“Valore Pubblico – La Pubblica Amministrazione che funziona”, iniziativa della Bocconi School of Management in partnership con il Gruppo Editoriale GEDI con il patrocinio del Ministero per la Pubblica Amministrazione, di ANCI e di UPI, ha premiato il progetto digitale 3D ART XP sviluppato dal Museo Civico Medievale di Bologna.

Nato dalla partnership tecnica con la start-up Publics ICC, 3D ART XP è un progetto di visita virtuale e scansione in 3D in alta risoluzione in grado di trasportare gli utenti direttamente all’interno degli spazi del museo per scoprirne le ricche collezioni attraverso sette percorsi tematici. Grazie all’integrazione tra tecnologie digitali 3D e contenuti audiovisivi di storytelling, sul sito web liberamente accessibile https://museocivicomedievalebologna.publicsicc.com è possibile sperimentare un’esperienza di visita tridimensionale e interattiva. 
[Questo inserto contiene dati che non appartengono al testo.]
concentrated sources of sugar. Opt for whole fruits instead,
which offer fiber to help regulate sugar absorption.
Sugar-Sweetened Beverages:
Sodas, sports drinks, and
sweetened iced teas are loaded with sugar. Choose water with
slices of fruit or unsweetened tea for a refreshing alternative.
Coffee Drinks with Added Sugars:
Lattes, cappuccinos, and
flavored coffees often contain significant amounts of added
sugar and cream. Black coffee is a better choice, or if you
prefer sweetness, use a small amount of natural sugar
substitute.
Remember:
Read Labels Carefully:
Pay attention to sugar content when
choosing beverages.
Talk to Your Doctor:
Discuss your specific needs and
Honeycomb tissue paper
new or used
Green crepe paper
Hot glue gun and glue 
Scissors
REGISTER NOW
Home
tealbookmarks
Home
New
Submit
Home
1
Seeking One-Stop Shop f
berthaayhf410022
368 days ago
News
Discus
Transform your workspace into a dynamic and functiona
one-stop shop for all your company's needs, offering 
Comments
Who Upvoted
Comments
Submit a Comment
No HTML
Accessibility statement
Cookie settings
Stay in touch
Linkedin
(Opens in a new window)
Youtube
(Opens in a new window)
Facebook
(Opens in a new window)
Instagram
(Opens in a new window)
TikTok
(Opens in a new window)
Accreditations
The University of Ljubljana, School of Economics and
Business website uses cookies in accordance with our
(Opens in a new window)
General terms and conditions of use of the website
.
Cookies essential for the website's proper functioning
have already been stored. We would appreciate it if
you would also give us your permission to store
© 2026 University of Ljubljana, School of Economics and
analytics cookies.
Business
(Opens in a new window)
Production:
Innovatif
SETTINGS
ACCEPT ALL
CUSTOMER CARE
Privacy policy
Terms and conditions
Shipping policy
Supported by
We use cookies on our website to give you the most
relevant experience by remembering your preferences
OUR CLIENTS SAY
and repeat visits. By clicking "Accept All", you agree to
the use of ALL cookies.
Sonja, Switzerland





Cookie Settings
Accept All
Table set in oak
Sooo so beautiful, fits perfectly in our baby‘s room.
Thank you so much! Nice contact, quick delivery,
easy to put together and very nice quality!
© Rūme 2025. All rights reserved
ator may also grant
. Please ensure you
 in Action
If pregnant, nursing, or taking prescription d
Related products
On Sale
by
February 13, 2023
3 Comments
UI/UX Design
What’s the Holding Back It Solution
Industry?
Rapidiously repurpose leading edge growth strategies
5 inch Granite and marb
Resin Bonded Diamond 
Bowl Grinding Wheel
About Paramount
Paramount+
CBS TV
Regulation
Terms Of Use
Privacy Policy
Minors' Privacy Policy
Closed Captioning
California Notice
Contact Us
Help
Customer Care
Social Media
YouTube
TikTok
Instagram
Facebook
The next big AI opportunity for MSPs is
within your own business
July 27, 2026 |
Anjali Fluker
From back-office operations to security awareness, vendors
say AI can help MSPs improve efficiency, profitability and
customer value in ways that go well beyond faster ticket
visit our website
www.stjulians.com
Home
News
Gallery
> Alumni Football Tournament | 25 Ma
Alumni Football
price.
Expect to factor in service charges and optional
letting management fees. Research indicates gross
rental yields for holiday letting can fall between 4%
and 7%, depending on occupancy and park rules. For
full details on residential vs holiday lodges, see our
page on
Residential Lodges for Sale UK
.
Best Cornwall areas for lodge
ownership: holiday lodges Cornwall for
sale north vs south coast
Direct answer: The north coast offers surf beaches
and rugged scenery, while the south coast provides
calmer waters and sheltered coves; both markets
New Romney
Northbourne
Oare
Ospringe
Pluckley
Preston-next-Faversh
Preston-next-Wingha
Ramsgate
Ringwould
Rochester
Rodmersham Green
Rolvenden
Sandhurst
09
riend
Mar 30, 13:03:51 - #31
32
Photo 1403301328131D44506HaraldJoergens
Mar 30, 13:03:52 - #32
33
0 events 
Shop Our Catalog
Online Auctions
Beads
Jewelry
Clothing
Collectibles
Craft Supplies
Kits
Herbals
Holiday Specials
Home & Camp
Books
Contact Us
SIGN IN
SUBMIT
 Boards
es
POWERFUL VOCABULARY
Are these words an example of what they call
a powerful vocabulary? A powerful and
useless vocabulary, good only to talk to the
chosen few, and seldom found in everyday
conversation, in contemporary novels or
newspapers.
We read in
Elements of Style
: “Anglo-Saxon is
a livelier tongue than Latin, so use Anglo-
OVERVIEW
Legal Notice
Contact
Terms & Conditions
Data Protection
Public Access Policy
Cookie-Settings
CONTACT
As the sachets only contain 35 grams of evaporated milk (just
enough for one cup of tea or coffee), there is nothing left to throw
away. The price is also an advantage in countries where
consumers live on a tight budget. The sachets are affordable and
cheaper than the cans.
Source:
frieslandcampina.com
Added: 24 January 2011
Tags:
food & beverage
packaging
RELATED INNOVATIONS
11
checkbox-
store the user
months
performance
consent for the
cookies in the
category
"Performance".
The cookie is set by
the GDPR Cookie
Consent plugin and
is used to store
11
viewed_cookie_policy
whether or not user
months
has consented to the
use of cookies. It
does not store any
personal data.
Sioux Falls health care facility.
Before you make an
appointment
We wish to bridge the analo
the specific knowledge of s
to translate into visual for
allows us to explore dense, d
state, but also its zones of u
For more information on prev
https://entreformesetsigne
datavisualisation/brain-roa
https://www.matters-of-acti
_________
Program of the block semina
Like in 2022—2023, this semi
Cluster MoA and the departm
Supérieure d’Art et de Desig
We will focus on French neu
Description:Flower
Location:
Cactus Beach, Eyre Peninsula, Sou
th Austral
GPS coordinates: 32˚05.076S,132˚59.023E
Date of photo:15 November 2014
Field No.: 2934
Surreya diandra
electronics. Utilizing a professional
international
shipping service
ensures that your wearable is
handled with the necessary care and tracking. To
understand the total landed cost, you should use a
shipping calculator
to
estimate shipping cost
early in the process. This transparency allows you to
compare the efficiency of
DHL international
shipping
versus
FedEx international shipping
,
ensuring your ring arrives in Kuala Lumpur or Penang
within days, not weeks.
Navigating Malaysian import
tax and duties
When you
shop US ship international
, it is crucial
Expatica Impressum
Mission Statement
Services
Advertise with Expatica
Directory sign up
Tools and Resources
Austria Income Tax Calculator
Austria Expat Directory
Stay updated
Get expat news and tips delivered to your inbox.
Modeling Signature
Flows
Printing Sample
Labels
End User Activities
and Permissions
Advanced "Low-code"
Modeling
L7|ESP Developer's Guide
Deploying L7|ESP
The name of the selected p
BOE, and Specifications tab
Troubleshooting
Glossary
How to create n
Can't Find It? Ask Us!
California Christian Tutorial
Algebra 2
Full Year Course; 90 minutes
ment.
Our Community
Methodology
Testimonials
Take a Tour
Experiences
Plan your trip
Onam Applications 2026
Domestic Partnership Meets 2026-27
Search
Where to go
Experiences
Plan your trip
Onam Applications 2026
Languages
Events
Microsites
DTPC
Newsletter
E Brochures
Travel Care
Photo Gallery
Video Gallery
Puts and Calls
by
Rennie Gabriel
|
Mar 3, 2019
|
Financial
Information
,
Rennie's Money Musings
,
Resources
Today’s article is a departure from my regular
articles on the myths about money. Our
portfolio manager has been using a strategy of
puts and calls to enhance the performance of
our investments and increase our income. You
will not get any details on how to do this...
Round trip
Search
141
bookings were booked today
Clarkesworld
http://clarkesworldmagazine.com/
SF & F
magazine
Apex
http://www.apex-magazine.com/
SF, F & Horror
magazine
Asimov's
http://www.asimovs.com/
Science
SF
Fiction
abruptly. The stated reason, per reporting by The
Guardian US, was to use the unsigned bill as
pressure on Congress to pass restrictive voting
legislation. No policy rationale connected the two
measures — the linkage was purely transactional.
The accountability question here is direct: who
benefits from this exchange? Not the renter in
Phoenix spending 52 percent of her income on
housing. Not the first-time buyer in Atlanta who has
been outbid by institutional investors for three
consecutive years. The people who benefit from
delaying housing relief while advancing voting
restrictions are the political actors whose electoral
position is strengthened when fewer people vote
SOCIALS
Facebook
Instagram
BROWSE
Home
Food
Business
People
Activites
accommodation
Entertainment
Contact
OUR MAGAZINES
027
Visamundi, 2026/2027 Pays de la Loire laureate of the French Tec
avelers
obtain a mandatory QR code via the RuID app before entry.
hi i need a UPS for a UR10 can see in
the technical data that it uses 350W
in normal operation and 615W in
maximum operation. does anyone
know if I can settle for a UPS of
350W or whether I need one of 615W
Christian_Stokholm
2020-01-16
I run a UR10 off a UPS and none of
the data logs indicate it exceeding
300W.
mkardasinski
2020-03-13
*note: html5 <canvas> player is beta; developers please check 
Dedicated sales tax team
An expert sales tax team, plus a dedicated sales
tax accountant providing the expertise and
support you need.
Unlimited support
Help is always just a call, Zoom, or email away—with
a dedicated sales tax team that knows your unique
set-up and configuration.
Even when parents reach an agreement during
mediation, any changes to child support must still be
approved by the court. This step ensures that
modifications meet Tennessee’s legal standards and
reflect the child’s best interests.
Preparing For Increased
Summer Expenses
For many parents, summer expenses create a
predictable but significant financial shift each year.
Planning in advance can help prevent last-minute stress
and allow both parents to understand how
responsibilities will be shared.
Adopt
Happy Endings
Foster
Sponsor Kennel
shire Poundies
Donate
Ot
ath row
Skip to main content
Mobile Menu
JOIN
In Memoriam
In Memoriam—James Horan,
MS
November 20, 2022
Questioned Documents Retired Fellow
3D ART XP  è stato riconosciuto come un modello di best practice e innovazione nel settore pubblico, tra i 179 progetti candidati dalle amministrazioni pubbliche per le dieci categorie previste dal bando: sostenibilità, digitalizzazione, diversità e inclusione, lavoro e sviluppo economico/imprenditoriale, nuove fragilità, sport, cultura e turismo, innovazione e creatività, semplificazioni, innovazioni gestionali. Valore Pubblico” intende incentivare l’innovazione e la modernizzazione nel settore pubblico, valorizzando le buone pratiche che permettono ai cittadini e alle imprese di avere a disposizione servizi più efficienti, inclusivi e al passo con i tempi. 

Livello di innovazione, risultati ottenuti e riproducibilità in altri contesti sono i criteri distintivi che hanno orientato le valutazioni del Comitato di Premiazione per scegliere i 22 progetti più meritevoli.

3D ART XP ha ottenuto l’attestato di valore per essersi distinto nella categoria Innovazione e Creatività.

“Questo importante riconoscimento al progetto digitale 3D ART XP presentato dal Museo Civico Medievale di Bologna – sottolinea Elena Di Gioia, delegata alla Cultura di Bologna e Città metropolitana – testimonia l’attenzione da parte dei Musei civici di Bologna ai nuovi linguaggi del digitale e l’importanza che i musei civici danno alla creazione di tour virtuali come modalità di visita che non solo non sostituisce quella in presenza connotandosi come ulteriore esperienza ma la incentiva suscitando anche il desiderio di passare dal virtuale al reale. Altri due musei civici, infatti, offrono da qualche mese ai visitatori la possibilità di visite virtuali, pur con modalità tecnologiche diverse, del Museo internazionale e biblioteca della musica e del Museo del Patrimonio Industriale. È una scelta che l’Amministrazione condivide con convinzione e nella piena soddisfazione di questo importante riconoscimento”.